Pour résoudre la crise de surproduction : la planification de l’économie
La crise trouve son origine dans la logique interne au mode de développement capitaliste. Elle prend sa source dans la contradiction permanente entre le développement des forces productives et les rapports de production d'une part, puis dans la volonté des capitalistes de retarder au maximum, par le crédit, cette contradiction, d'autre part.
Dans les sociétés préindustrielles, les famines décimaient les populations en raison du sous-développement des forces productives, de la faible productivité du travail, des aléas climatiques. Dans nos sociétés modernes, industriellement développées, les populations vivent dans la misère, l'insécurité du salaire versé, parfois le dénuement, parfois le froid, parfois la faim, parce que l'on produit trop !
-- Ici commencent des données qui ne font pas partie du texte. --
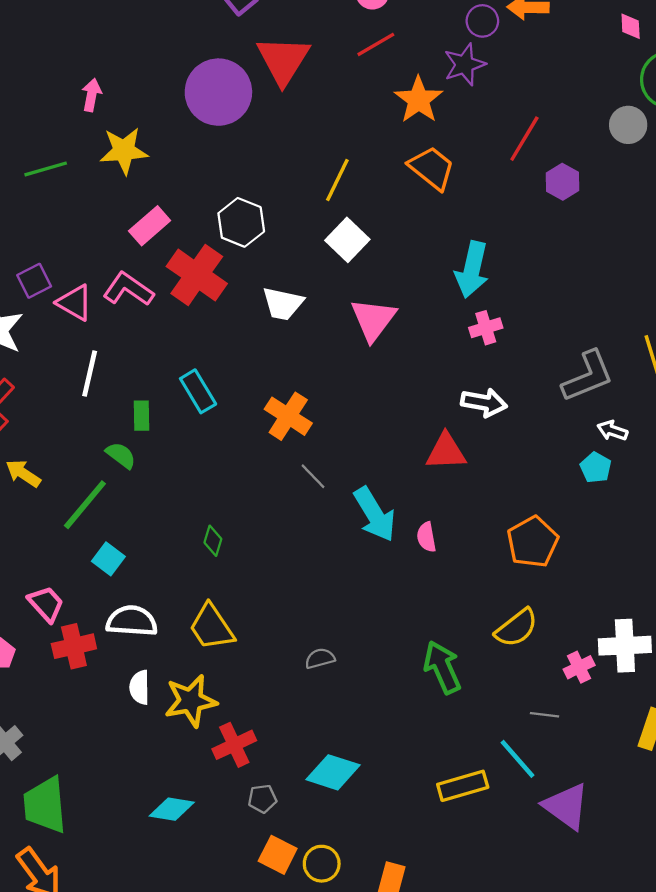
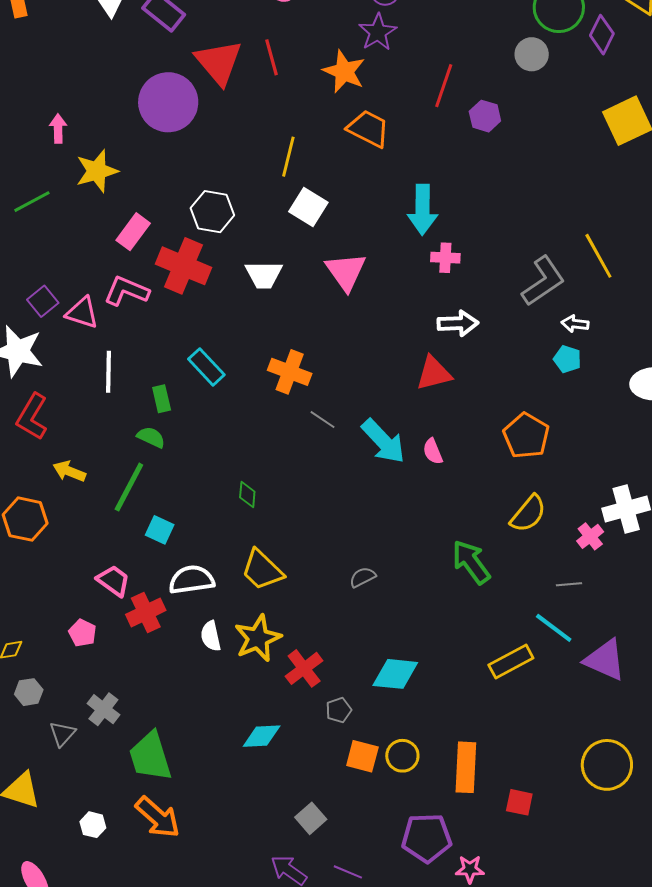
red line: (376, 44) -> (272, 57), moved, turned -63
pink cross: (486, 328) -> (445, 258), turned 32

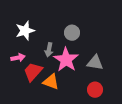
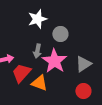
white star: (25, 31) -> (37, 19), moved
gray triangle: (95, 63) -> (83, 64), turned -42

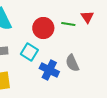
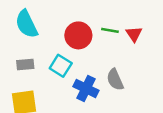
red triangle: (87, 17) -> (134, 34), moved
La crise est avant tout une crise de surproduction. La raison est mathématique : pour augmenter leurs taux de profit, les capitalistes doivent accroître la part du capital constant : machinerie, bâtiments dans le but de développer la productivité du travail. Et la part du capital variable -les salaires directs et socialisés- est diminuée. Ce fonctionnement met en lumière une des contradictions fondamentales du capitalisme : le développement sans précédent des forces productives et l'incapacité croissante des populations à satisfaire leurs besoins sociaux. D'où l'irrationalité du capitalisme.
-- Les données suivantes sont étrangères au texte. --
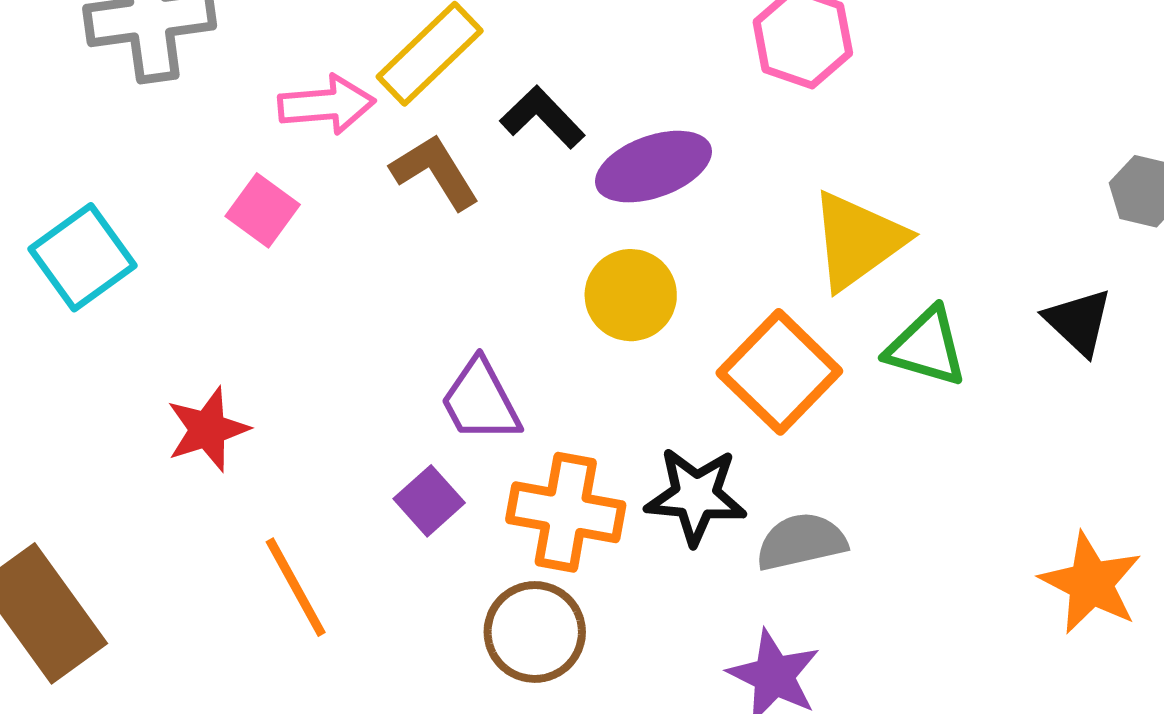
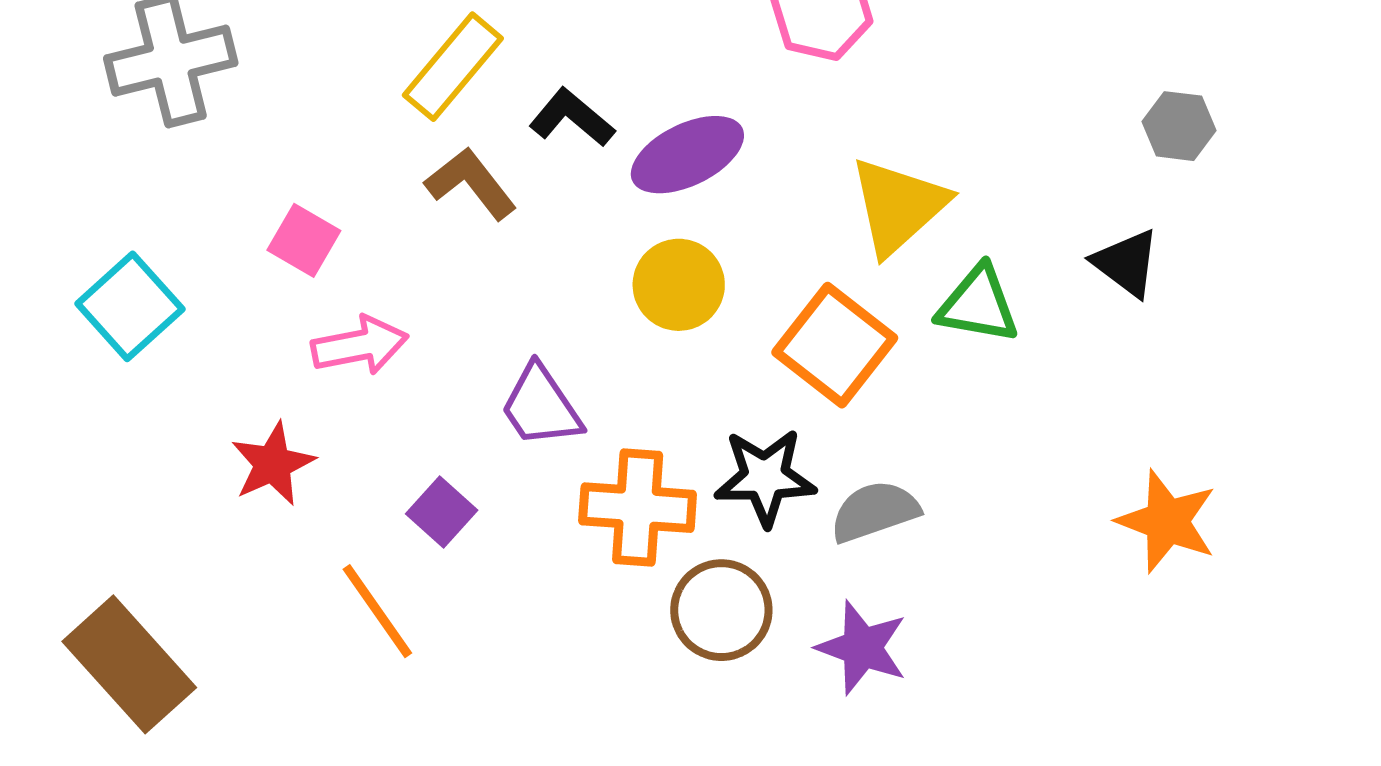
pink arrow: (327, 105) -> (360, 345), moved
purple square: (429, 501) -> (442, 512), moved
brown circle: (535, 632) -> (721, 610), moved

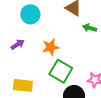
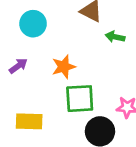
green square: (61, 71) -> (80, 99), turned -30

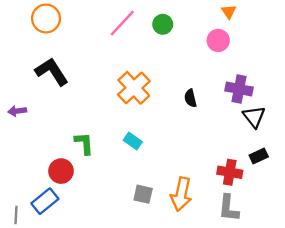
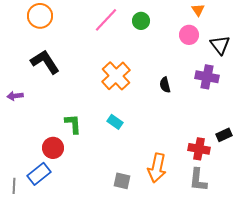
black triangle: (254, 117) -> (220, 45), moved
gray square: (143, 194) -> (122, 181), moved

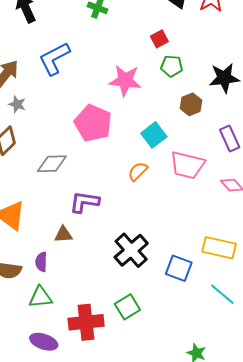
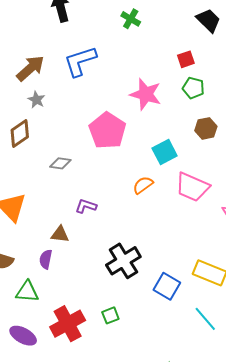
gray diamond: (52, 164) -> (60, 163), size x0.7
purple L-shape: (84, 202) -> (86, 206), size x0.7
purple semicircle: (41, 262) -> (46, 259), moved
green square: (127, 307) -> (110, 315), size x0.7
red cross: (86, 322) -> (68, 324), turned -32

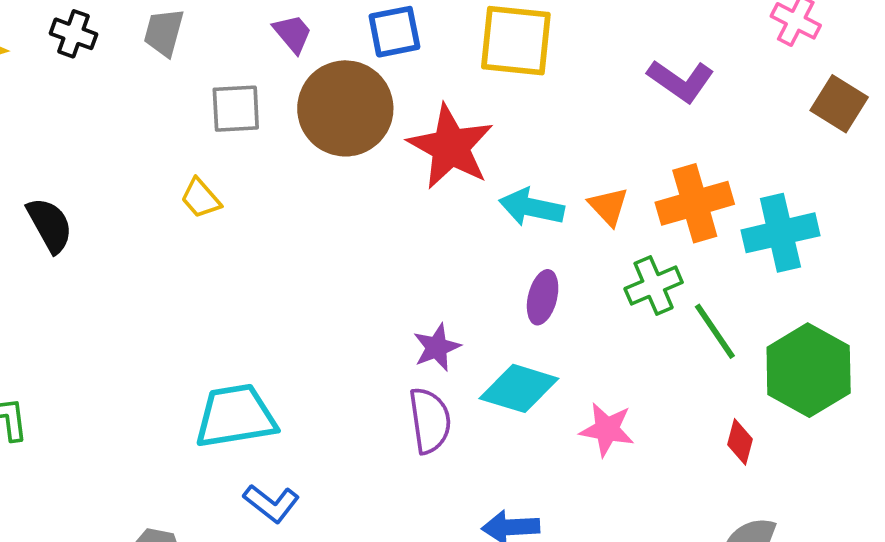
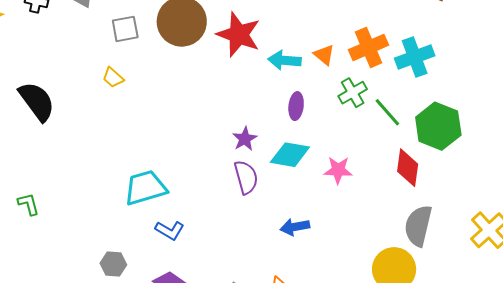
black semicircle: (50, 225) -> (37, 101), size x1.4
red diamond: (740, 442) -> (408, 168), size x1.6

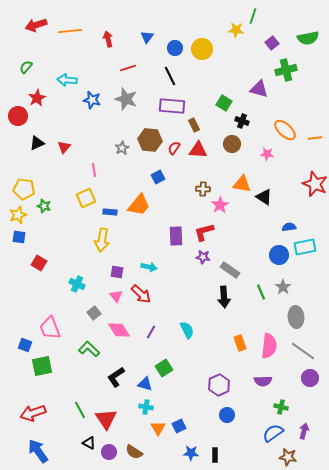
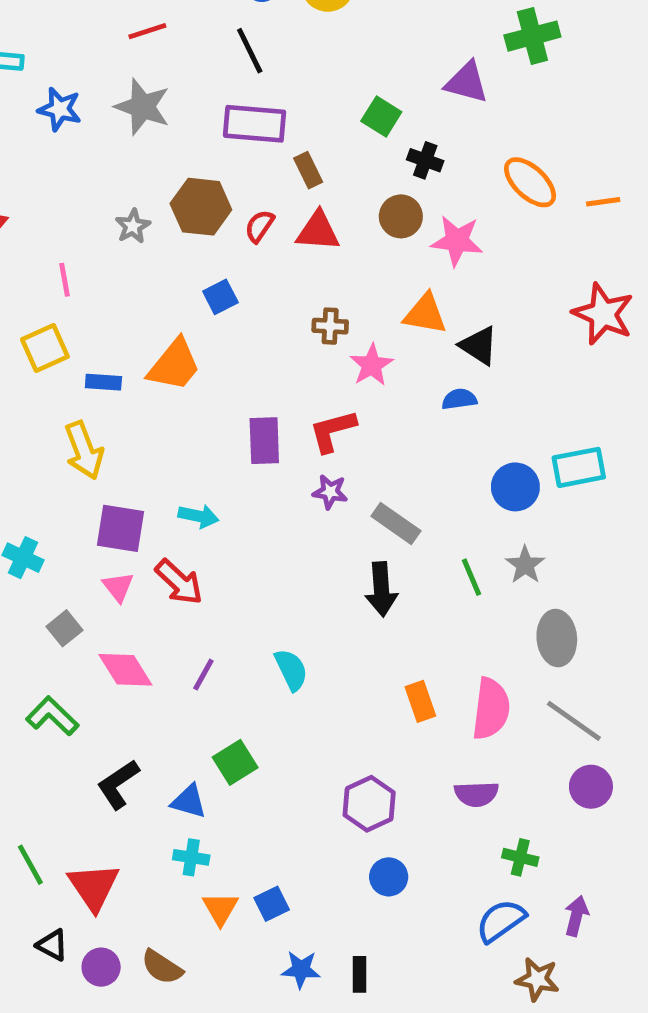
pink star: (267, 154) -> (457, 241), moved, size x1.5
blue semicircle: (289, 227) -> (459, 399), moved
yellow arrow: (102, 240) -> (84, 450), turned -30
purple square: (117, 272) -> (121, 528), size x1.5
Ceci étant, il n'en découle pas pour autant qu'il suffirait d'augmenter la part du capital variable, en d'autres termes de modifier la composition organique du capital au profit des salaires pour que la situation s'améliore. En effet, en augmentant la part du capital variable et en diminuant la part du capital constant, on fait chuter le taux de profit. Dans une société où l’orientation des investissements est dirigée par la classe capitaliste en fonction des critères de rentabilité financière, le Capital prend la poudre d'escampette. C’est par ce moyen que la bourgeoisie punit la politique de redistribution au bénéfice des salariés. Les conséquences inévitables se traduisent par une perte de la compétitivité des travailleurs et des marchandises produites sur le marché mondial ainsi que d’une baisse de la croissance économique.
Les réformistes, les partis dits de “la gauche de la gauche”, se trompent en liant la crise à la baisse du partage de la valeur ajoutée entre salaire et capital ou encore aux dividendes exponentiels versés aux actionnaires. Si tel était le cas, il suffirait alors d'augmenter les salaires et de diminuer les dividendes versés aux actionnaires pour que le tour soit joué. Mais la crise n’est pas une crise momentanée de sous consommation qui trouverait sa solution par l'augmentation des salaires.
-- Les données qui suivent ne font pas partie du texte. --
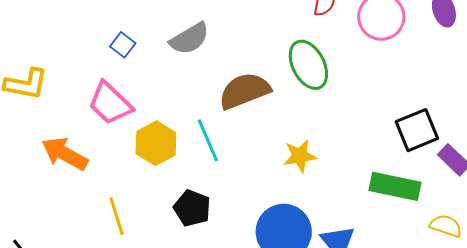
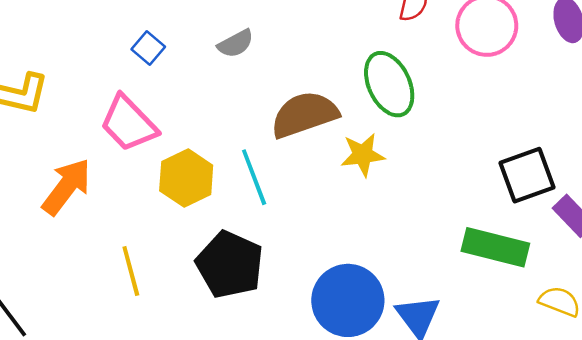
gray semicircle: (189, 39) -> (236, 44), size x0.7
orange arrow: (65, 154) -> (66, 187), turned 96
yellow star: (300, 156) -> (363, 155), moved
black pentagon: (192, 208) -> (230, 265), size x1.4

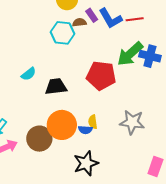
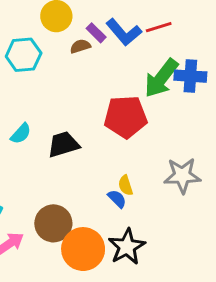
cyan hexagon: (63, 33) -> (24, 55), moved
orange circle: (62, 125) -> (83, 249), moved
blue semicircle: (85, 130) -> (117, 199), turned -128

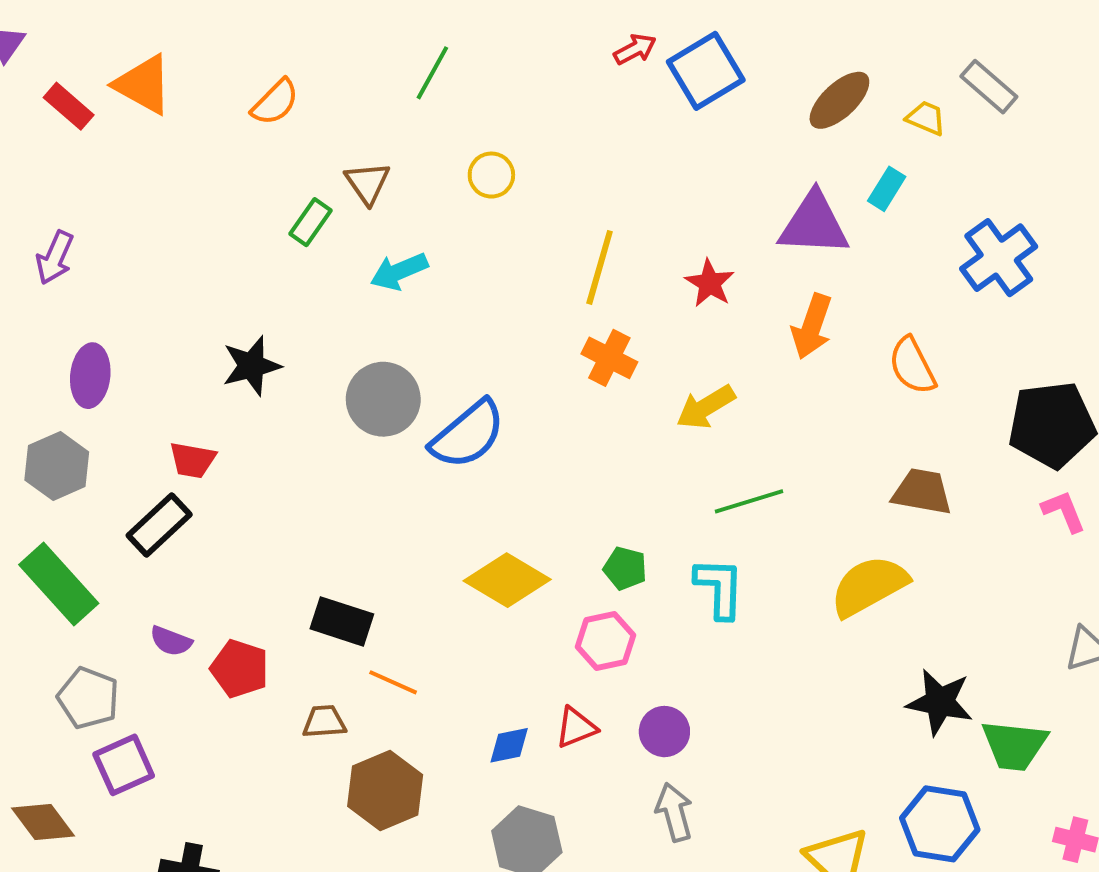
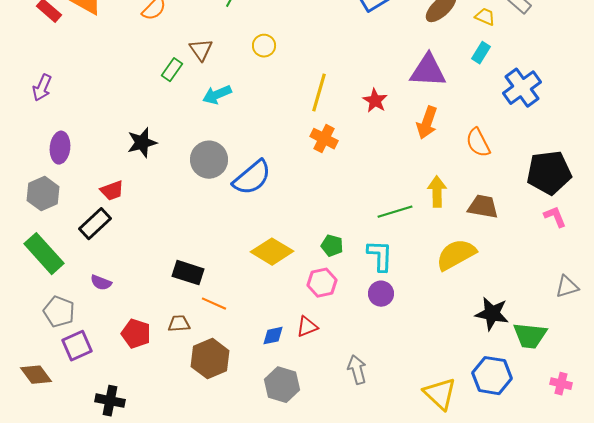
cyan rectangle: (887, 189) -> (481, 53), moved
yellow arrow: (706, 407) -> (437, 192), moved, turned 120
red trapezoid: (193, 460) -> (112, 191), turned -30
red pentagon: (240, 669) -> (136, 334), moved
purple circle: (664, 732) -> (381, 294), moved

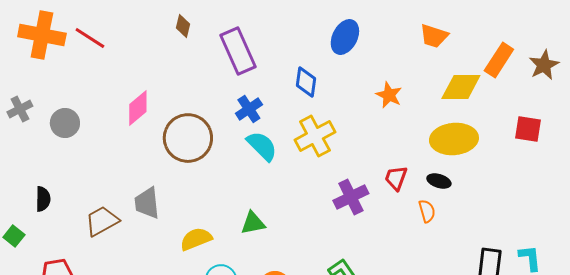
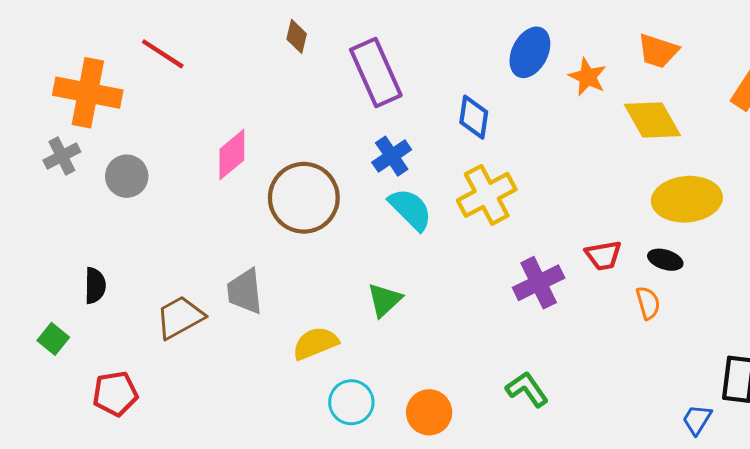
orange cross: (42, 35) -> (88, 93), moved
yellow diamond: (461, 87) -> (652, 120), moved, turned 60
orange star: (389, 95) -> (588, 77), moved
red trapezoid: (396, 178) -> (603, 255), turned -120
green triangle: (253, 223) -> (384, 300), moved, turned -32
Aucune amélioration substantielle n’est possible sans transformer les rapports de production actuels. Les crises du capitalisme sont le produit de l’incapacité des groupes capitalistes concurrents à régler leur production en fonction des besoins de la société, l’incapacité de la société bourgeoise à mobiliser l’ensemble des facteurs de production selon des objectifs déterminés à l’avance, l’incapacité des groupes et nations capitalistes concurrentes à s’émanciper de la logique d’accumulation du capital au nom desquels la vie des travailleurs est gâchée et notre environnement saccagé.
Il n'y a pas d'autres voies que le socialisme, le communisme, la planification de la production sur la base d’une gestion commune. Notre objectif : la socialisation des coûts de satisfaction des besoins de la population dans toutes ses dimensions, la substitution au règne de la misère, de la pénurie d’emplois, de la sous-utilisation des outils industriels le règne du “à chacun selon ses capacités et à chacun selon ses besoins”. Face à la crise capitaliste, nous ne connaissons qu’une réponse ; la planification socialiste. Le reste n'est que boniments et fausses illusions.